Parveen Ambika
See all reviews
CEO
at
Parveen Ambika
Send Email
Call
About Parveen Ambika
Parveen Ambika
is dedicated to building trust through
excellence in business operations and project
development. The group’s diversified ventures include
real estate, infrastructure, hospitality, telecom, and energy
* * *
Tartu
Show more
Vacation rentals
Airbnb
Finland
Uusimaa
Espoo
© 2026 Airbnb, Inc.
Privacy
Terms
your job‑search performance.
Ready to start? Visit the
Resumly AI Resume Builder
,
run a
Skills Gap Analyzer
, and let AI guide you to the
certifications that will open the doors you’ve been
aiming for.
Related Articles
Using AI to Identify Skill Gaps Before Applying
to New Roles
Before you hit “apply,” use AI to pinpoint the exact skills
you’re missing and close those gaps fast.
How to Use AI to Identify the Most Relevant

▸ What to do
Read the listing line by line, and copy each line in which the word "Identify" is found.

▸ Task solution
Using AI to Identify Skill Gaps Before Applying
How to Use AI to Identify the Most Relevant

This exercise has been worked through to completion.